▸ **EXERCISE DETAILS**
For the data below, transcribe the part that opens with the line containing "oluşabilir. Belirli sorun" and closes with the line containing "für deinen Thermomix® TM7!", exactly and with no pictures.

━━ INPUT MATERIAL ━━

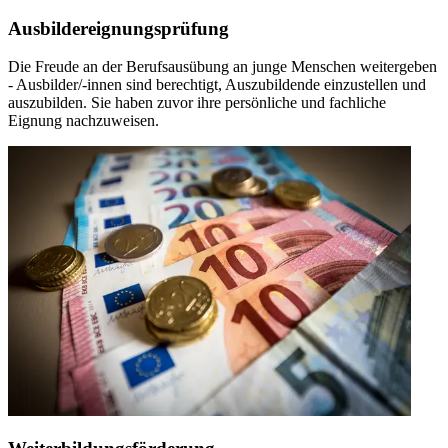
Ausbildereignungsprüfung
Die Freude an der Berufsausübung an junge Menschen weitergeben
- Ausbilder/-innen sind berechtigt, Auszubildende einzustellen und
auszubilden. Sie haben zuvor ihre persönliche und fachliche
Eignung nachzuweisen.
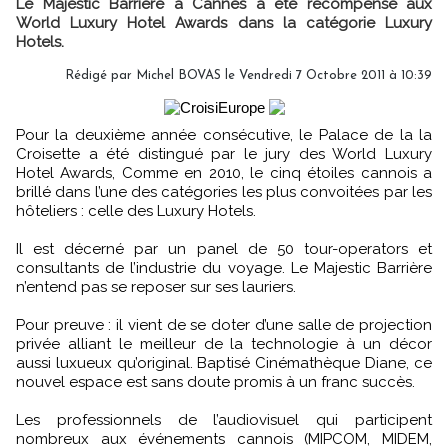
Le Majestic Barriere à Cannes a été récompensé aux
World Luxury Hotel Awards dans la catégorie Luxury
Hotels.
Rédigé par Michel BOVAS le Vendredi 7 Octobre 2011 à 10:39
Pour la deuxième année consécutive, le Palace de la la
Croisette a été distingué par le jury des World Luxury
Hotel Awards, Comme en 2010, le cinq étoiles cannois a
brillé dans l’une des catégories les plus convoitées par les
hôteliers : celle des Luxury Hotels.
Il est décerné par un panel de 50 tour-operators et
consultants de l’industrie du voyage. Le Majestic Barrière
n’entend pas se reposer sur ses lauriers.
Pour preuve : il vient de se doter d’une salle de projection
privée alliant le meilleur de la technologie à un décor
aussi luxueux qu’original. Baptisé Cinémathèque Diane, ce
nouvel espace est sans doute promis à un franc succès.
Les professionnels de l’audiovisuel qui participent
nombreux aux événements cannois (MIPCOM, MIDEM,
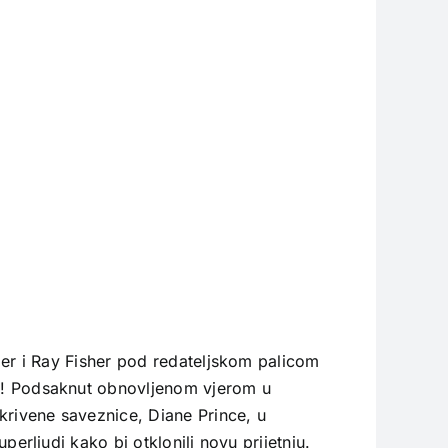
er i Ray Fisher pod redateljskom palicom
! Podsaknut obnovljenom vjerom u
rivene saveznice, Diane Prince, u
rljudi kako bi otklonili novu prijetnju.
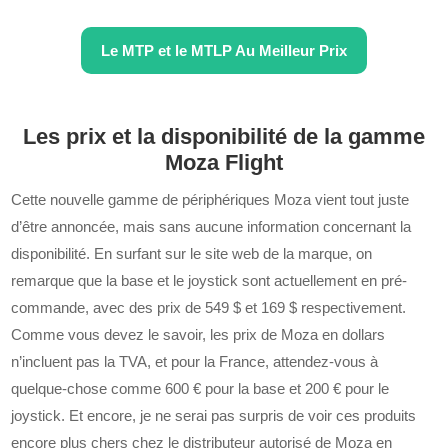
Le MTP et le MTLP Au Meilleur Prix
Les prix et la disponibilité de la gamme
Moza Flight
Cette nouvelle gamme de périphériques Moza vient tout juste
d’être annoncée, mais sans aucune information concernant la
disponibilité. En surfant sur le site web de la marque, on
remarque que la base et le joystick sont actuellement en pré-
commande, avec des prix de 549 $ et 169 $ respectivement.
Comme vous devez le savoir, les prix de Moza en dollars
n’incluent pas la TVA, et pour la France, attendez-vous à
quelque-chose comme 600 € pour la base et 200 € pour le
joystick. Et encore, je ne serai pas surpris de voir ces produits
encore plus chers chez le distributeur autorisé de Moza en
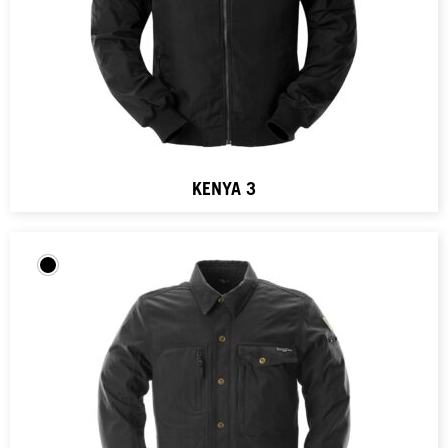
KENYA 3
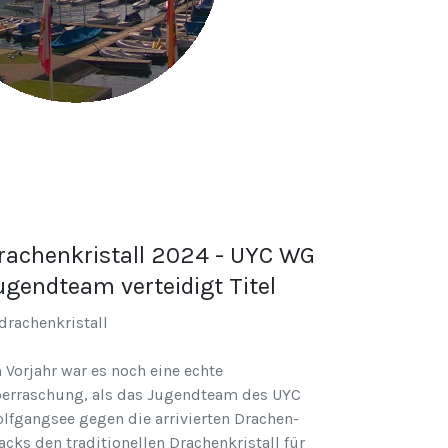
rachenkristall 2024 - UYC WG
ugendteam verteidigt Titel
 Vorjahr war es noch eine echte
erraschung, als das Jugendteam des UYC
lfgangsee gegen die arrivierten Drachen-
acks den traditionellen Drachenkristall für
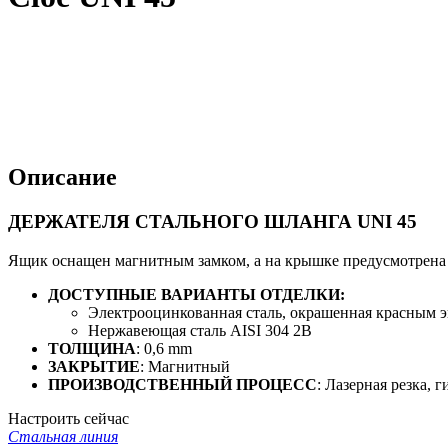
Описание
ДЕРЖАТЕЛЯ СТАЛЬНОГО ШЛАНГА UNI 45
Ящик оснащен магнитным замком, а на крышке предусмотрена 
ДОСТУПНЫЕ ВАРИАНТЫ ОТДЕЛКИ:
Электрооцинкованная сталь, окрашенная красным
Нержавеющая сталь AISI 304 2B
ТОЛЩИНА
: 0,6 mm
ЗАКРЫТИЕ
: Магнитный
ПРОИЗВОДСТВЕННЫЙ ПРОЦЕСС
: Лазерная резка, г
Настроить сейчас
Стальная линия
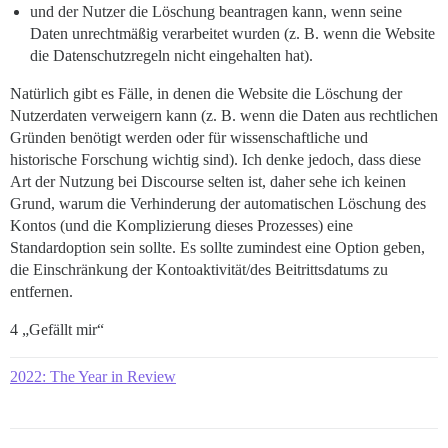
und der Nutzer die Löschung beantragen kann, wenn seine
Daten unrechtmäßig verarbeitet wurden (z. B. wenn die Website
die Datenschutzregeln nicht eingehalten hat).
Natürlich gibt es Fälle, in denen die Website die Löschung der
Nutzerdaten verweigern kann (z. B. wenn die Daten aus rechtlichen
Gründen benötigt werden oder für wissenschaftliche und
historische Forschung wichtig sind). Ich denke jedoch, dass diese
Art der Nutzung bei Discourse selten ist, daher sehe ich keinen
Grund, warum die Verhinderung der automatischen Löschung des
Kontos (und die Komplizierung dieses Prozesses) eine
Standardoption sein sollte. Es sollte zumindest eine Option geben,
die Einschränkung der Kontoaktivität/des Beitrittsdatums zu
entfernen.
4 „Gefällt mir“
2022: The Year in Review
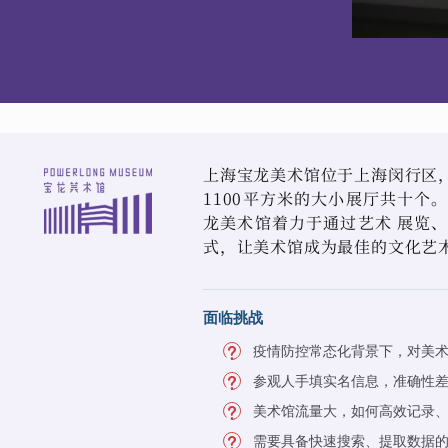
上海宝龙美术馆位于上海闵行区，占
1100平方米的大小展厅共十个
龙美术馆着力于通过艺术 展览
式，让美术馆成为最佳的文化艺
面临挑战
疫情防控常态化背景下，对美
参观人手填实名信息，准确性
美术馆流量大，如何高效记录
需要具备快速搜索、提取数据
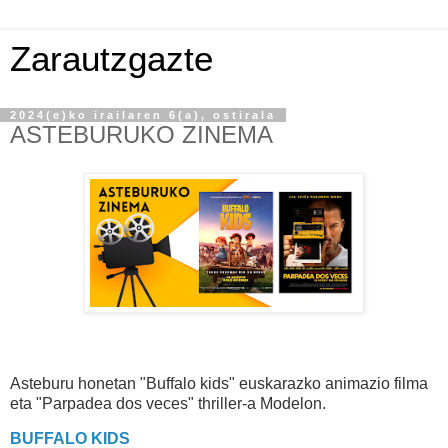
Zarautzgazte
2024(e)ko irailaren 6(a), ostirala
ASTEBURUKO ZINEMA
Asteburu honetan "Buffalo kids" euskarazko animazio filma
eta "Parpadea dos veces" thriller-a
Modelon.
BUFFALO KIDS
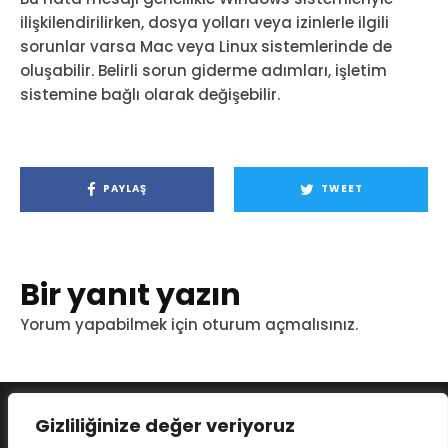
ilişkilendirilirken, dosya yolları veya izinlerle ilgili
sorunlar varsa Mac veya Linux sistemlerinde de
oluşabilir. Belirli sorun giderme adımları, işletim
sistemine bağlı olarak değişebilir.
PAYLAŞ
TWEET
Bir yanıt yazın
Yorum yapabilmek için
oturum açmalısınız
.
Gizliliğinize değer veriyoruz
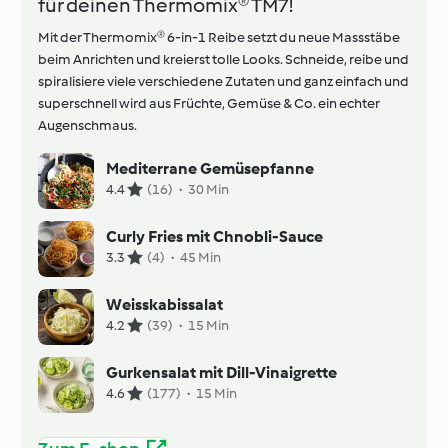
für deinen Thermomix® TM7!
Mit der Thermomix® 6-in-1 Reibe setzt du neue Massstäbe
beim Anrichten und kreierst tolle Looks. Schneide, reibe und
spiralisiere viele verschiedene Zutaten und ganz einfach und
superschnell wird aus Früchte, Gemüse & Co. ein echter
Augenschmaus.
Mediterrane Gemüsepfanne
4.4
(16)
·
30 Min
Curly Fries mit Chnobli-Sauce
3.3
(4)
·
45 Min
Weisskabissalat
4.2
(39)
·
15 Min
Gurkensalat mit Dill-Vinaigrette
4.6
(177)
·
15 Min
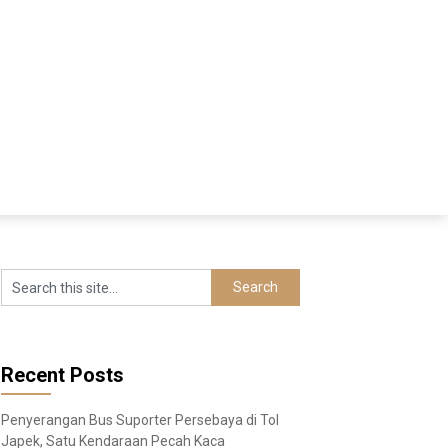
Recent Posts
Penyerangan Bus Suporter Persebaya di Tol
Japek, Satu Kendaraan Pecah Kaca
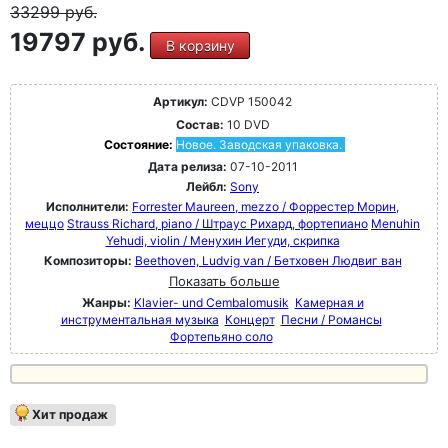
33299
руб.
19797 руб.
В корзину
Артикул:
CDVP 150042
Состав:
10 DVD
Состояние:
Новое. Заводская упаковка.
Дата релиза:
07-10-2011
Лейбл:
Sony
Исполнители:
Forrester Maureen, mezzo / Форрестер Морин,
меццо
Strauss Richard, piano / Штраус Рихард, фортепиано
Menuhin
Yehudi, violin / Менухин Иегуди, скрипка
Композиторы:
Beethoven, Ludvig van / Бетховен Людвиг ван
Показать больше
Жанры:
Klavier- und Cembalomusik
Камерная и
инструментальная музыка
Концерт
Песни / Романсы
Фортепьяно соло
Хит продаж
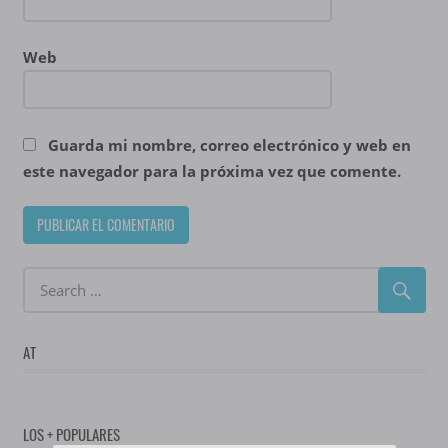
Web
Guarda mi nombre, correo electrónico y web en
este navegador para la próxima vez que comente.
AT
LOS + POPULARES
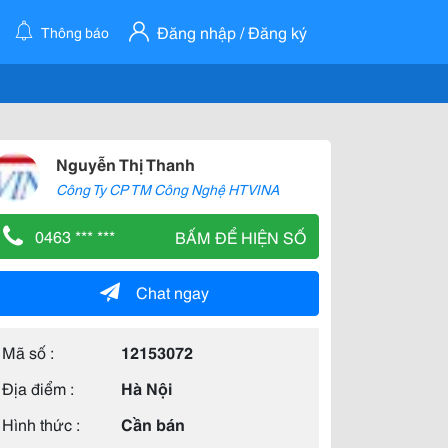
Đăng nhập / Đăng ký
Thông báo
Nguyễn Thị Thanh
Công Ty CP TM Công Nghệ HTVINA
0463 *** ***
BẤM ĐỂ HIỆN SỐ
Chat ngay
Mã số :
12153072
Địa điểm :
Hà Nội
Hình thức :
Cần bán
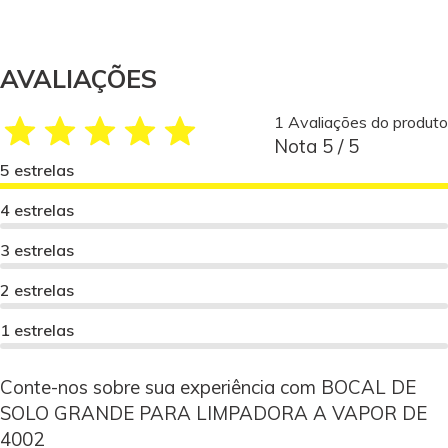
AVALIAÇÕES
1 Avaliações do produto
Nota 5 / 5
5 estrelas
4 estrelas
3 estrelas
2 estrelas
1 estrelas
Conte-nos sobre sua experiência com BOCAL DE
SOLO GRANDE PARA LIMPADORA A VAPOR DE
4002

━━━

▸ **TASK RESPONSE**
oluşabilir. Belirli sorun giderme adımları, işletim
sistemine bağlı olarak değişebilir.
PAYLAŞ
TWEET
Bir yanıt yazın
Yorum yapabilmek için
oturum açmalısınız
.
Gizliliğinize değer veriyoruz
für deinen Thermomix® TM7!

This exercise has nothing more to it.